_Problem description_
Exclude images, then output the remaining data verbatim.

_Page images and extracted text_
§ §
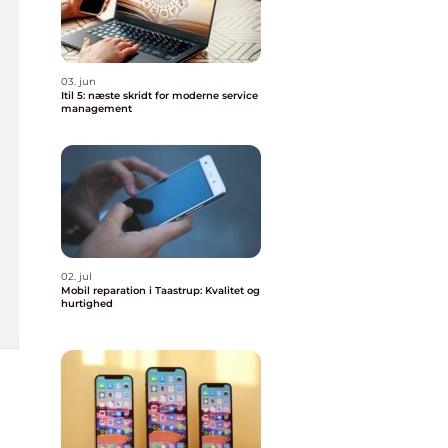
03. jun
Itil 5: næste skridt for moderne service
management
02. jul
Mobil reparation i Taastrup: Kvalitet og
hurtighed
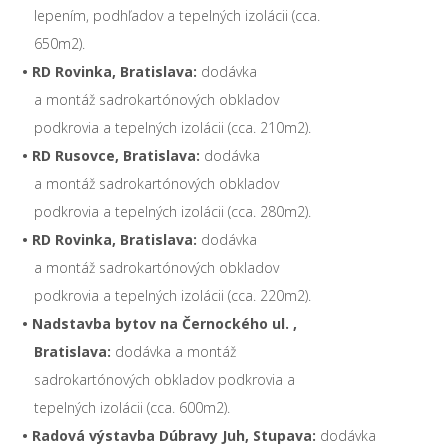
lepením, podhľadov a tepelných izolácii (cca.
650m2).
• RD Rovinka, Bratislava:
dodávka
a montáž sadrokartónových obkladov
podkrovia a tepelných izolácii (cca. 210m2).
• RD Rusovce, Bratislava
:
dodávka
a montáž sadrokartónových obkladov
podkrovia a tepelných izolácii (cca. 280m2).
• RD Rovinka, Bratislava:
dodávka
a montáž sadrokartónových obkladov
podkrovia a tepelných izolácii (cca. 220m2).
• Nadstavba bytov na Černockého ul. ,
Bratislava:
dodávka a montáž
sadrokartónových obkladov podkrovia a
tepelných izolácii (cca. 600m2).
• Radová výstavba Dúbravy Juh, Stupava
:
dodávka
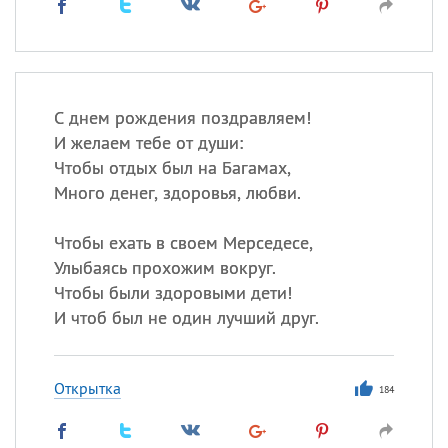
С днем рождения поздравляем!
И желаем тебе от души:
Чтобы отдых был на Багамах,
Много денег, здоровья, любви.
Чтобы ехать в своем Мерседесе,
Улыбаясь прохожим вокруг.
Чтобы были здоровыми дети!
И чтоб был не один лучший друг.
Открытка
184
§ §
_Solution to this exercise_
03. jun
Itil 5: næste skridt for moderne service
management
02. jul
Mobil reparation i Taastrup: Kvalitet og
hurtighed
lepením, podhľadov a tepelných izolácii (cca.
650m2).
• RD Rovinka, Bratislava:
dodávka
a montáž sadrokartónových obkladov
podkrovia a tepelných izolácii (cca. 210m2).
• RD Rusovce, Bratislava
:
dodávka
a montáž sadrokartónových obkladov
podkrovia a tepelných izolácii (cca. 280m2).
• RD Rovinka, Bratislava:
dodávka
a montáž sadrokartónových obkladov
podkrovia a tepelných izolácii (cca. 220m2).
• Nadstavba bytov na Černockého ul. ,
Bratislava:
dodávka a montáž
sadrokartónových obkladov podkrovia a
tepelných izolácii (cca. 600m2).
• Radová výstavba Dúbravy Juh, Stupava
:
dodávka
С днем рождения поздравляем!
И желаем тебе от души:
Чтобы отдых был на Багамах,
Много денег, здоровья, любви.
Чтобы ехать в своем Мерседесе,
Улыбаясь прохожим вокруг.
Чтобы были здоровыми дети!
И чтоб был не один лучший друг.
Открытка
184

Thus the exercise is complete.